Trillion Trees, a coalition of BirdLife International, Wildlife Conservation Society, and World Wildlife Fund, directs funds and supports research into forest protection and restoration, and advocates for policy that prioritizes forests around the world. The organization commits to long-term stewardship at each forest site to build trusting relationships with local communities and work with them to develop appropriate forest restoration solutions. The attention to local context and planning for sustained vitality rather than short-term outcomes is what makes this initiative part of a viable climate strategy.
Terraformation, a technology company committed to scaling natural carbon capture, works to restore complex native forest ecosystems using site-specific, community-led, and long-term strategies. Their diverse seed library, compact nursery systems, and solar-powered desalinization design help teams regenerate carbon-rich forests around the globe.
Pachama, a technology company is focused on leveraging data, artificial intelligence, and automation to protect ecosystems, restore forests, and improve carbon markets. They have already protected over 1,000,000 hectares of forest in 15 countries through 39 projects.
According to a 2016 study on “Seed Production Areas for the Global Restoration Challenge,” the current and future demand for seeds far exceeds the volume that can be practically, economically, and ethically sourced from the wild. Responding to this issue, The Global Assessment of Forest Genetic Resources adopted by the FAO in June 2013 asked policymakers to reinforce national seed programs to provide genetically appropriate seeds for plantations and restoration in sufficient quantities.
Terraformation cites seed shortages as one of the largest bottlenecks to ecosystem restoration success — “Resilient restoration relies on species diversity, which starts with collecting and storing seed from a range of species.” The choice of seeds collected at the start of a restoration project can determine plant survival rates years in the future.

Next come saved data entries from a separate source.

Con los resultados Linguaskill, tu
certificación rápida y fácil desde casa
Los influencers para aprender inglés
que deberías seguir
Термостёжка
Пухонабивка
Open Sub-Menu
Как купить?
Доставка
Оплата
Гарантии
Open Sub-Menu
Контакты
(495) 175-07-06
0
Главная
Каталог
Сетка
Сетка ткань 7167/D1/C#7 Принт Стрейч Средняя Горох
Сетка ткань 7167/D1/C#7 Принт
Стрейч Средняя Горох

Preserving seeds properly is also crucial to reforestation, and requires specialized equipment and expertise. According to Terraformation, “without temperature-regulated storage conditions, many seeds lose viability within one year of collection.”

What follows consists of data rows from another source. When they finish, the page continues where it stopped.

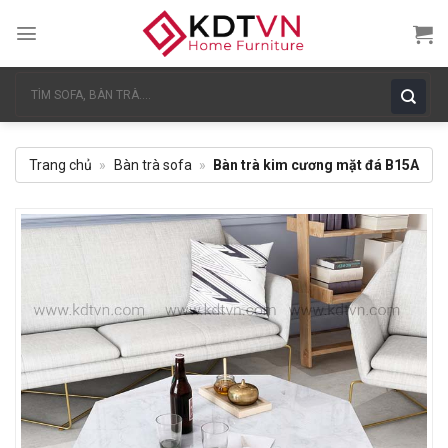
Skip
to
content
Tìm
kiếm:
Trang chủ
»
Bàn trà sofa
»
Bàn trà kim cương mặt đá B15A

Yet another constraint, one which is less amenable to technical solutions, is the dwindling number of skilled seed collectors in the U.S. Seed collecting is an extremely sophisticated job — it requires extensive botanical knowledge, athletic ability (many seed collectors literally climb trees to retrieve them), understanding of sustainable collection practices (i.e. not harvesting more than is good for the health of the tree), mastery of seasonal fluctuations (the abundance of the seeds varies by year), and more. Much of this wisdom is passed from mentor to student, making it hard to scale a workforce to the extent required.
Even with the best intentions, expertise, and technology, reforestation will not succeed as an impactful climate mitigation strategy without supportive public policy. Governments will need to back up training, land access, and sustainability efforts.
Like most restoration efforts we talk about at Farm, reforestation is a potentially effective, but non-exhaustive tool for addressing climate change. When approached holistically, with insistence on human and environmental sovereignty, it can play a powerful role.